Justiça aponta ‘estado de coisas inconstitucional’, prioriza proteção e atendimento de crianças vulneráveis. MPPA prova descumprimento integral do cronograma do concurso público
O Ministério Público do Estado do Pará (MPPA) ingressou com execução de título extrajudicial contra o Município de Parauapebas, no sudeste paraense, após o descumprimento do Termo de Compromisso de Ajustamento de Conduta (TAC) nº 02/2025, firmado em 30 de julho de 2025. A ação tramita sob o número 0811384-29.2026.8.14.0040 e aponta que o município mantém 69% de servidores temporários, muito acima do limite de 30% pactuado.
O que está em jogo
O TAC foi celebrado entre o MPPA e o Município de Parauapebas no âmbito do Procedimento Administrativo SAJ nº 09.2025.00004936-6, após o reconhecimento judicial de um "estado de coisas inconstitucional" na política de pessoal local.
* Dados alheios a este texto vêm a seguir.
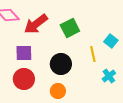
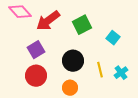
cyan square: (111, 41) -> (113, 38), moved
purple square: (24, 53) -> (36, 50), turned -30
yellow line: (93, 54) -> (100, 70), moved

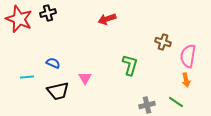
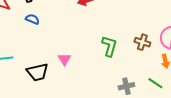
brown cross: (163, 42) -> (142, 42), moved
blue semicircle: (53, 63) -> (32, 19), moved

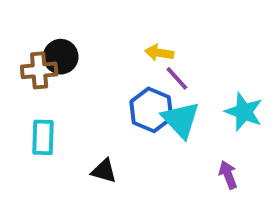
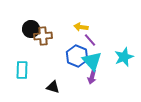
brown cross: (39, 70) -> (43, 36), moved
cyan star: (244, 112) -> (124, 57), turned 30
purple arrow: (228, 175) -> (92, 77), moved, turned -144

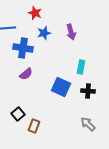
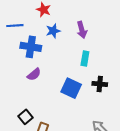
cyan rectangle: (81, 67) -> (85, 58), moved
black cross: (88, 91) -> (100, 84), moved

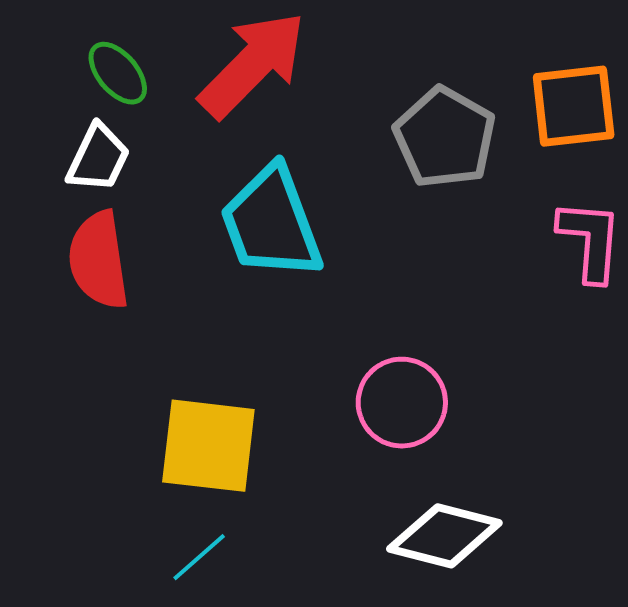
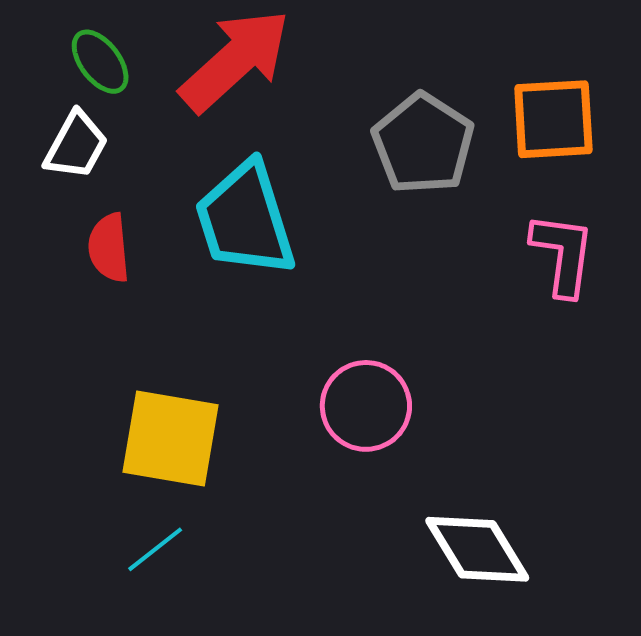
red semicircle: (99, 260) -> (109, 248), moved, size x0.7
white diamond: (444, 536) -> (477, 549), moved, turned 41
O acordo estabelecia obrigações claras: exoneração de comissionados excedentes, distrato de 30% dos contratos temporários e realização de concurso público conforme cronograma do TAG 001/2025/TCM-PA.
Marcos vencidos e obrigações descumpridas
O quadro de marcos do TAG 001/2025/TCM-PA revela que praticamente todas as obrigações venceram e não foram cumpridas: listas de pessoal (30 dias) vencido; SIAP e cronograma do PSS (60 dias) vencido; reestruturação administrativa (90 dias) vencido; extinção de contratos acima de 24 meses (31/07/2025) vencido; extinção de contratos sem processo seletivo (31/01/2026) vencido; início do concurso público (28/02/2026) vencido; e limite de temporários a 30% (a partir de 2026) descumprida — o município mantém atualmente o patamar de 69%.
A decisão judicial
Em 13 de julho de 2026, o Juízo da Vara da Fazenda Pública de Parauapebas recebeu a execução e deferiu tutela de urgência parcial, com dois efeitos importantes: proibiu os desligamentos de profissionais que atendem populações vulneráveis — medida que protege a continuidade de serviços essenciais; e fixar multa de R$ 5.000,00/dia por obrigação descumprida.
Riscos e perspectivas
O inadimplemento está bem delineado e com potencial responsabilização pessoal dos agentes políticos envolvidos — incluindo o prefeito Aurélio Ramos de Oliveira Neto, vulgo Aurélio Goiano, que figura como réu na ação originária.
O que pode acontecer
Caso o município não demonstre avanços concretos, as medidas possíveis incluem: bloqueio de verbas municipais; sanções pessoais aos gestores; medidas sub-rogatórias para garantir o cumprimento das obrigações; e continuidade do procedimento de improbidade (SAJ nº 01.2025.00026146-4), que permanece ativo.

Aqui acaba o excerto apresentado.